[Saved data entries]
******
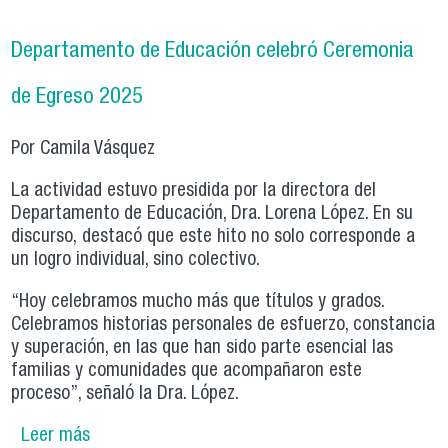
Departamento de Educación celebró Ceremonia
de Egreso 2025
Por Camila Vásquez
La actividad estuvo presidida por la directora del
Departamento de Educación, Dra. Lorena López. En su
discurso, destacó que este hito no solo corresponde a
un logro individual, sino colectivo.
“Hoy celebramos mucho más que títulos y grados.
Celebramos historias personales de esfuerzo, constancia
y superación, en las que han sido parte esencial las
familias y comunidades que acompañaron este
proceso”, señaló la Dra. López.
Leer más
sobre Departamento de Educación celebró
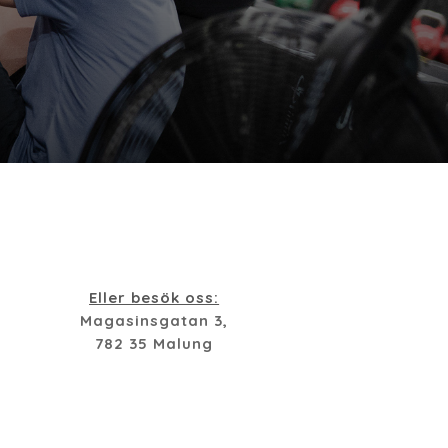
Eller besök oss:
Magasinsgatan 3,
782 35 Malung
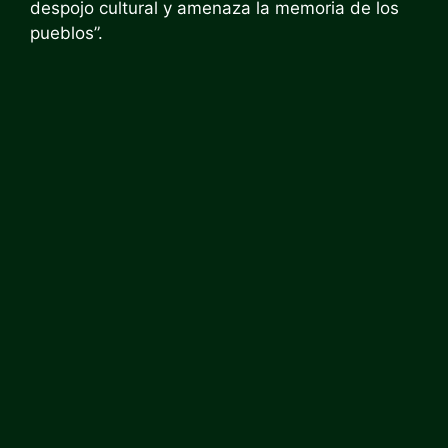
despojo cultural y amenaza la memoria de los
pueblos”.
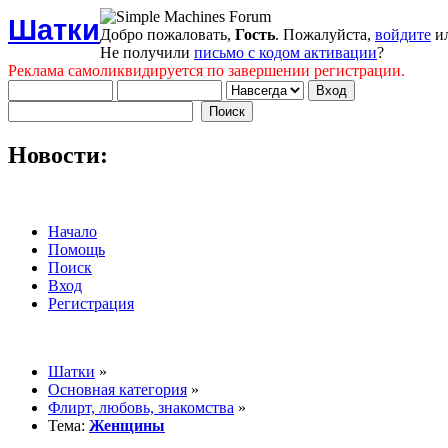
Шатки
Добро пожаловать,
Гость
. Пожалуйста,
войдите
и
Не получили
письмо с кодом активации
?
Реклама самоликвидируется по завершении регистрации.
Новости:
Начало
Помощь
Поиск
Вход
Регистрация
Шатки
»
Основная категория
»
Флирт, любовь, знакомства
»
Тема:
Женщины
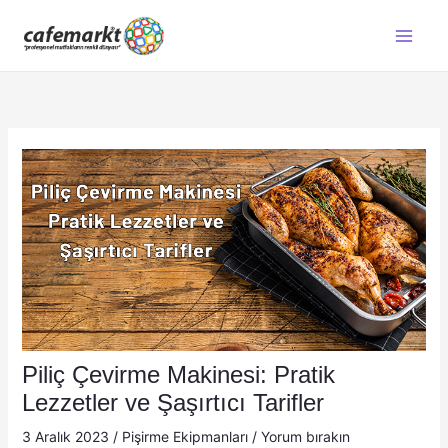
İçeriğe
atla
Piliç Çevirme Makinesi: Pratik
Lezzetler ve Şaşırtıcı Tarifler
3 Aralık 2023
/
Pişirme Ekipmanları
/
Yorum bırakın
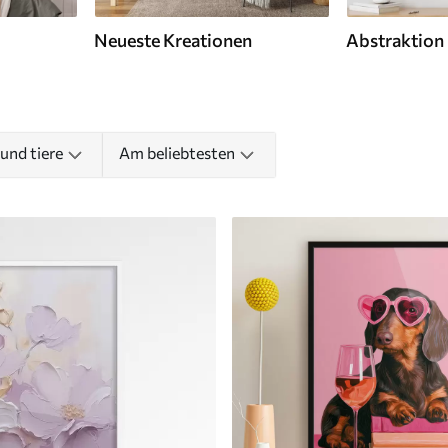
Neueste Kreationen
Abstraktion
und tiere
Am beliebtesten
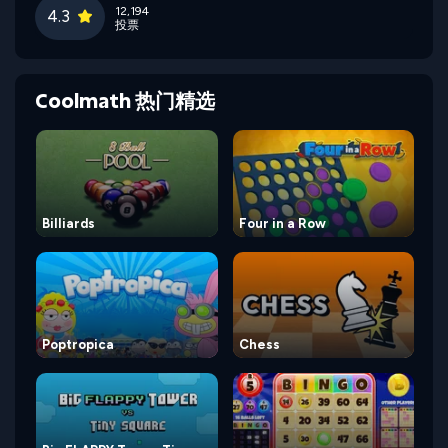
12,194
4.3
投票
Coolmath 热门精选
Billiards
Four in a Row
Poptropica
Chess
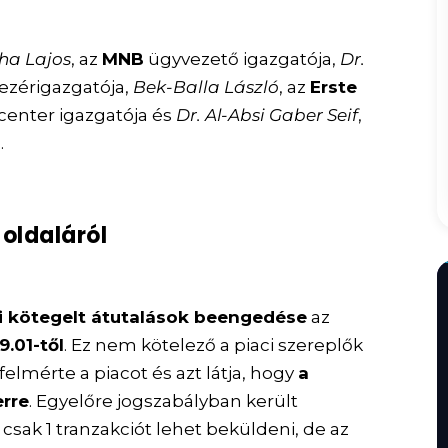
ha Lajos
, az
MNB
ügyvezető igazgatója,
Dr.
ezérigazgatója,
Bek-Balla László
, az
Erste
 center igazgatója és
Dr. Al-Absi Gaber Seif
,
.
oldaláról
ti kötegelt átutalások beengedése
az
9.01-től
. Ez nem kötelező a piaci szereplők
elmérte a piacot és azt látja, hogy
a
erre
. Egyelőre jogszabályban került
sak 1 tranzakciót lehet beküldeni, de az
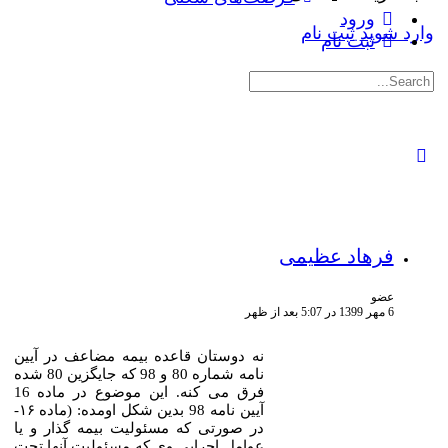
ورود
وارد شوید
ثبت نام
ثبت نام
جستجوی:
فرهاد عظیمی
عضو
6 مهر 1399 در 5:07 بعد از ظهر
نه دوستان قاعده بیمه مضاعف در آیین
نامه شماره 80 و 98 که جایگزین 80 شده
فرق می کنه. این موضوع در ماده 16
آیین نامه 98 بدین شکل اومده: (ماده ۱۶-
در صورتی که مسئولیت بیمه­ گذار و یا
عوامل اجرایی وی که مسئولیت آنها تحت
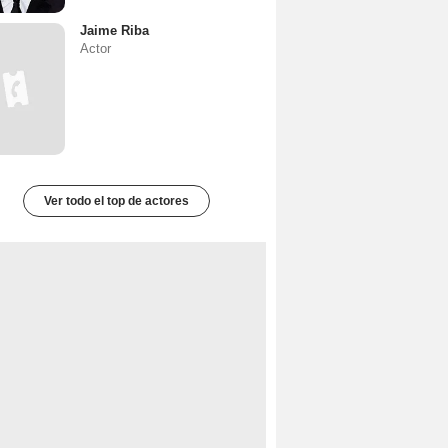
Jaime Riba
Actor
Ver todo el top de actores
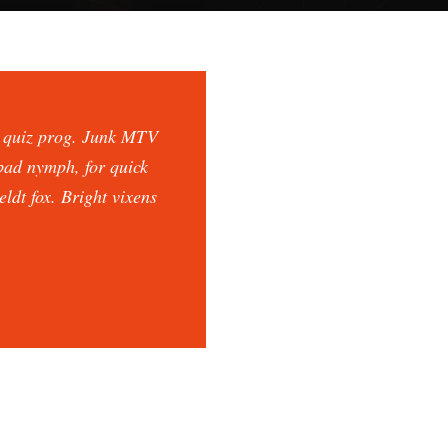
x quiz prog. Junk MTV
 bad nymph, for quick
ldt fox. Bright vixens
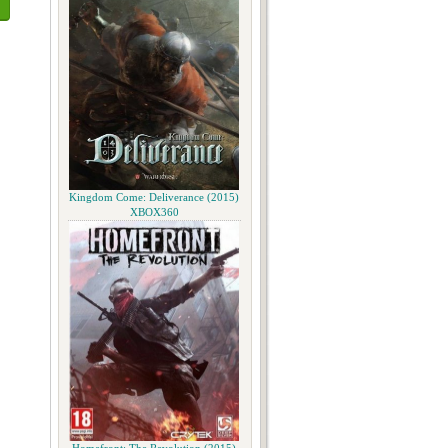
Kingdom Come: Deliverance (2015)
XBOX360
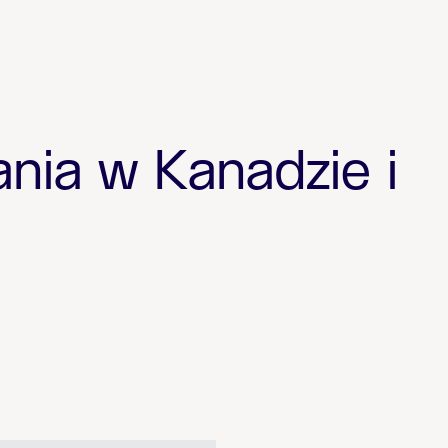
nia w Kanadzie i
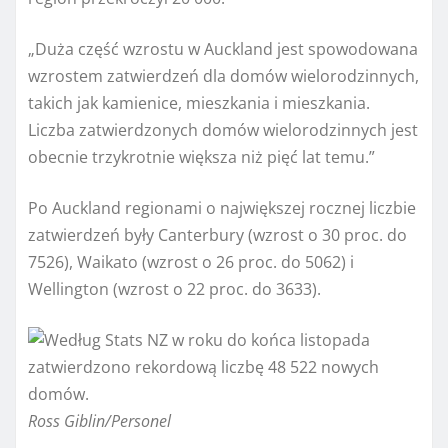
„Duża część wzrostu w Auckland jest spowodowana
wzrostem zatwierdzeń dla domów wielorodzinnych,
takich jak kamienice, mieszkania i mieszkania.
Liczba zatwierdzonych domów wielorodzinnych jest
obecnie trzykrotnie większa niż pięć lat temu.”
Po Auckland regionami o największej rocznej liczbie
zatwierdzeń były Canterbury (wzrost o 30 proc. do
7526), ​​Waikato (wzrost o 26 proc. do 5062) i
Wellington (wzrost o 22 proc. do 3633).
Ross Giblin/Personel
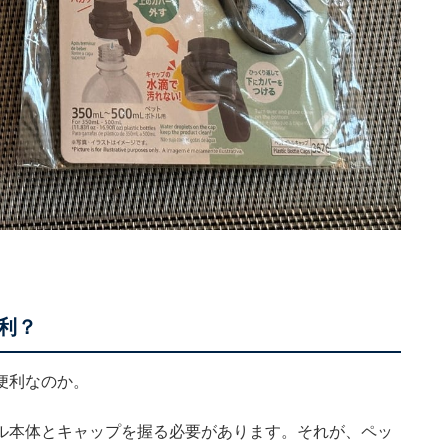
利？
便利なのか。
ル本体とキャップを握る必要があります。それが、ペッ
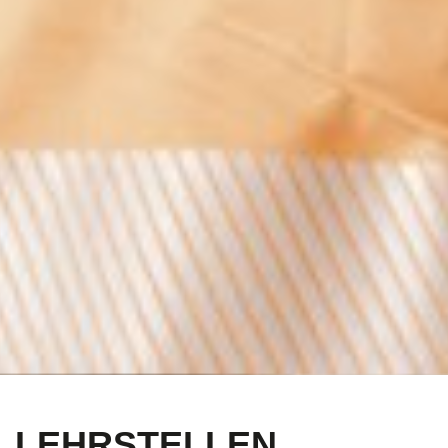
LEHRSTELLEN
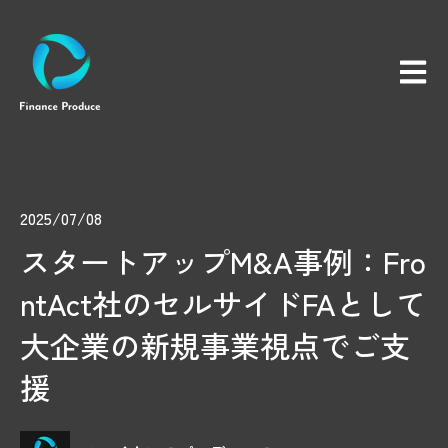
メイン
2025/07/08
スタートアップM&A事例：Fro
ntAct社のセルサイドFAとして
大企業の新規事業視点でご支
援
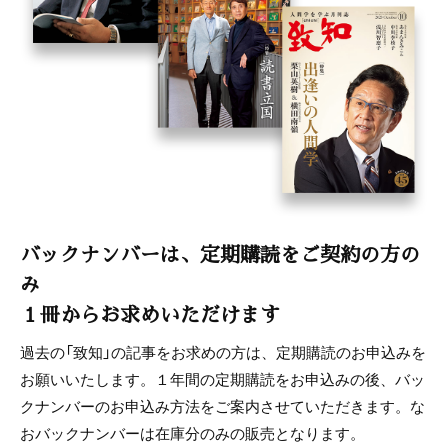
バックナンバーは、定期購読をご契約の方の
み
１冊からお求めいただけます
過去の「致知」の記事をお求めの方は、定期購読のお申込みを
お願いいたします。１年間の定期購読をお申込みの後、バッ
クナンバーのお申込み方法をご案内させていただきます。な
おバックナンバーは在庫分のみの販売となります。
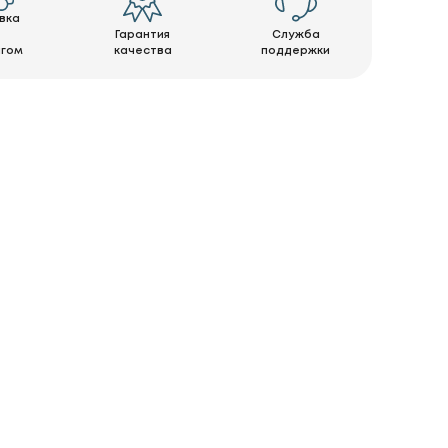
вка
Гарантия
Служба
нгом
качества
поддержки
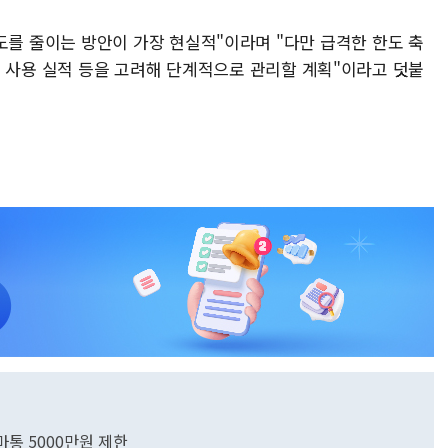
도를 줄이는 방안이 가장 현실적"이라며 "다만 급격한 한도 축
어 사용 실적 등을 고려해 단계적으로 관리할 계획"이라고 덧붙
마통 5000만원 제한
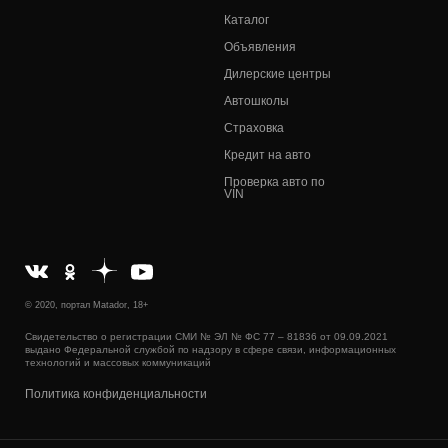
Каталог
Объявления
Дилерские центры
Автошколы
Страховка
Кредит на авто
Проверка авто по
VIN
© 2020, портал Matador, 18+
Свидетельство о регистрации СМИ № ЭЛ № ФС 77 – 81836 от 09.09.2021
выдано Федеральной службой по надзору в сфере связи, информационных
технологий и массовых коммуникаций
Политика конфиденциальности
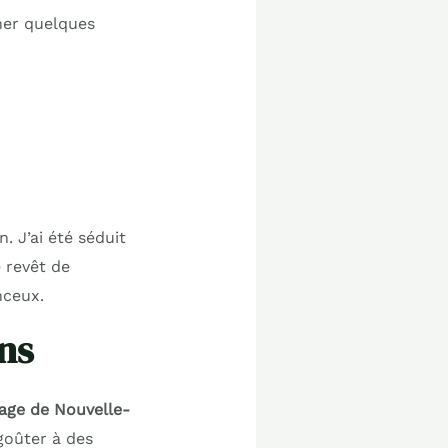
ner quelques
. J’ai été séduit
 revêt de
nceux.
ons
lage de Nouvelle-
goûter à des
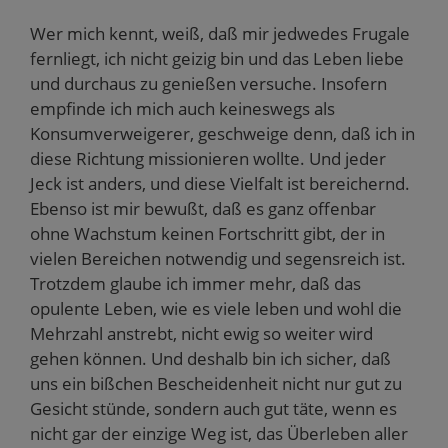
Wer mich kennt, weiß, daß mir jedwedes Frugale
fernliegt, ich nicht geizig bin und das Leben liebe
und durchaus zu genießen versuche. Insofern
empfinde ich mich auch keineswegs als
Konsumverweigerer, geschweige denn, daß ich in
diese Richtung missionieren wollte. Und jeder
Jeck ist anders, und diese Vielfalt ist bereichernd.
Ebenso ist mir bewußt, daß es ganz offenbar
ohne Wachstum keinen Fortschritt gibt, der in
vielen Bereichen notwendig und segensreich ist.
Trotzdem glaube ich immer mehr, daß das
opulente Leben, wie es viele leben und wohl die
Mehrzahl anstrebt, nicht ewig so weiter wird
gehen können. Und deshalb bin ich sicher, daß
uns ein bißchen Bescheidenheit nicht nur gut zu
Gesicht stünde, sondern auch gut täte, wenn es
nicht gar der einzige Weg ist, das Überleben aller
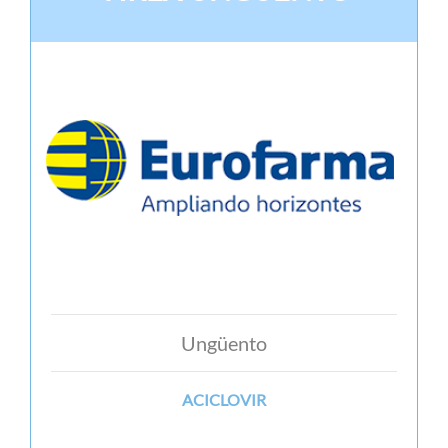
Ungüento
ACICLOVIR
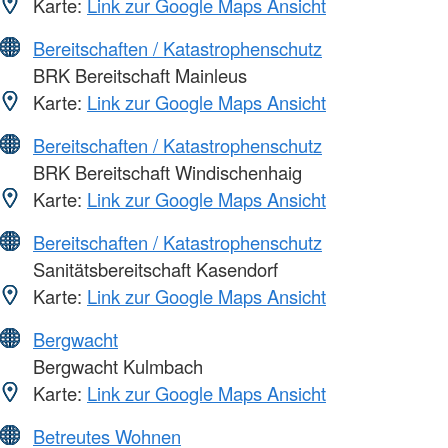
Karte:
Link zur Google Maps Ansicht
Bereitschaften / Katastrophenschutz
BRK Bereitschaft Mainleus
Karte:
Link zur Google Maps Ansicht
Bereitschaften / Katastrophenschutz
BRK Bereitschaft Windischenhaig
Karte:
Link zur Google Maps Ansicht
Bereitschaften / Katastrophenschutz
Sanitätsbereitschaft Kasendorf
Karte:
Link zur Google Maps Ansicht
Bergwacht
Bergwacht Kulmbach
Karte:
Link zur Google Maps Ansicht
Betreutes Wohnen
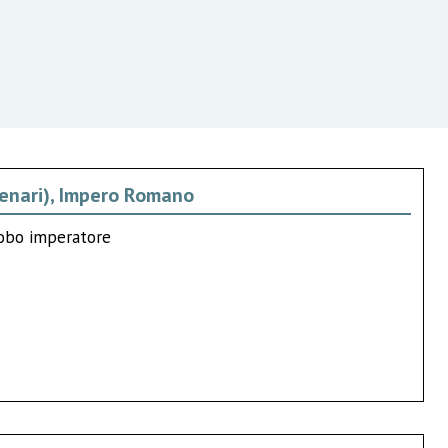
 denari), Impero Romano
robo imperatore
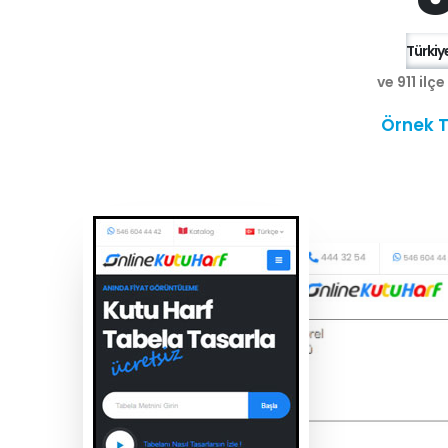
Türkiye
ve 911 ilç
Örnek T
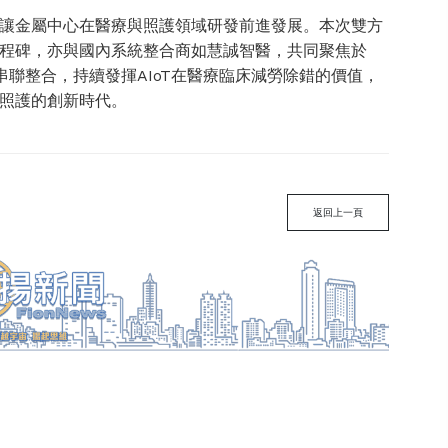
讓金屬中心在醫療與照護領域研發前進發展。本次雙方
程碑，亦與國內系統整合商如慧誠智醫，共同聚焦於
方串聯整合，持續發揮AIoT在醫療臨床減勞除錯的價值，
照護的創新時代。
返回上一頁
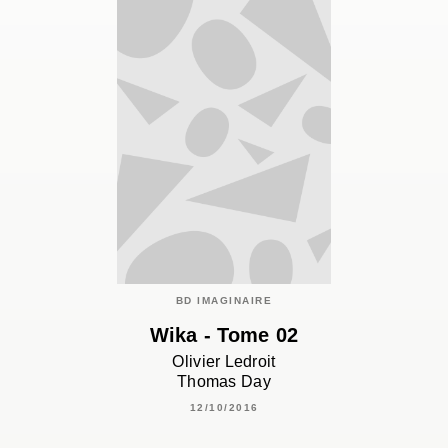
BD IMAGINAIRE
Wika - Tome 02
Olivier Ledroit
Thomas Day
12/10/2016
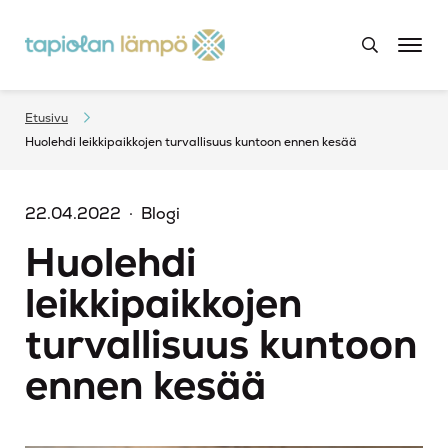
Etusivu
Huolehdi leikkipaikkojen turvallisuus kuntoon ennen kesää
22.04.2022
Blogi
Huolehdi
leikkipaikkojen
turvallisuus kuntoon
ennen kesää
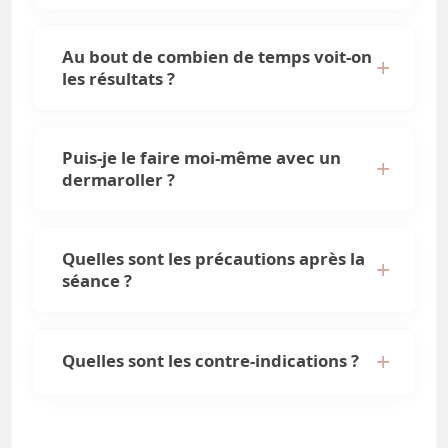
Au bout de combien de temps voit-on
les résultats ?
Puis-je le faire moi-même avec un
dermaroller ?
Quelles sont les précautions après la
séance ?
Quelles sont les contre-indications ?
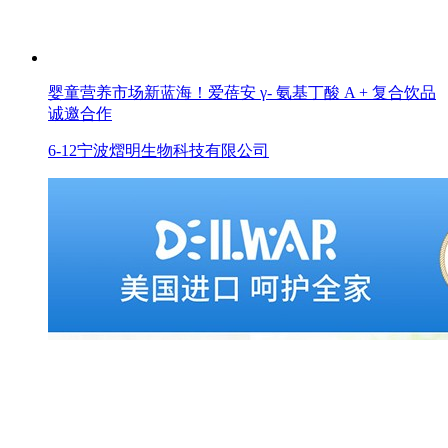
婴童营养市场新蓝海！爱蓓安 γ- 氨基丁酸 A + 复合饮品
诚邀合作
6-12
宁波熠明生物科技有限公司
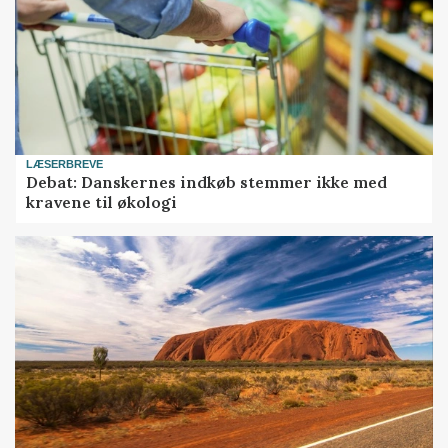
LÆSERBREVE
Debat: Danskernes indkøb stemmer ikke med
kravene til økologi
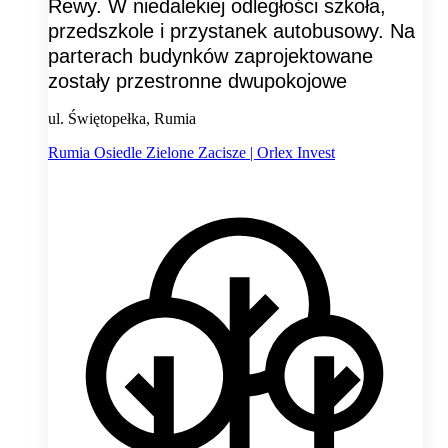
Rewy. W niedalekiej odległości szkoła,
przedszkole i przystanek autobusowy. Na
parterach budynków zaprojektowane
zostały przestronne dwupokojowe
ul. Świętopełka, Rumia
Rumia Osiedle Zielone Zacisze | Orlex Invest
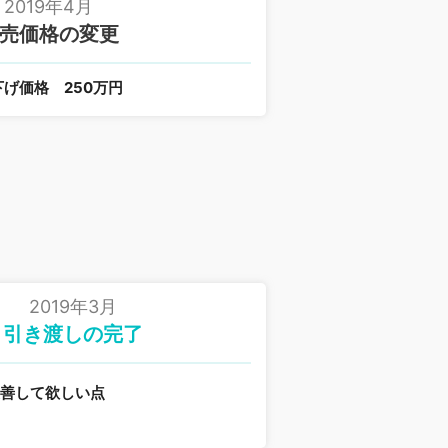
2019年4月
売価格の変更
下げ価格
250万円
2019年3月
引き渡しの完了
改善して欲しい点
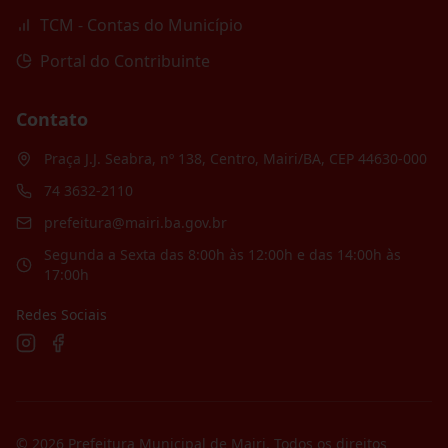
TCM - Contas do Município
Portal do Contribuinte
Contato
Praça J.J. Seabra, nº 138, Centro, Mairi/BA, CEP 44630-000
74 3632-2110
prefeitura@mairi.ba.gov.br
Segunda a Sexta das 8:00h às 12:00h e das 14:00h às
17:00h
Redes Sociais
©
2026
Prefeitura Municipal de Mairi
. Todos os direitos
******
# WHAT YOU WILL DO:
Look over the entries for "sont", then copy every line that includes that string.

# EXERCISE RESPONSE:
Quelles sont les précautions après la
Quelles sont les contre-indications ?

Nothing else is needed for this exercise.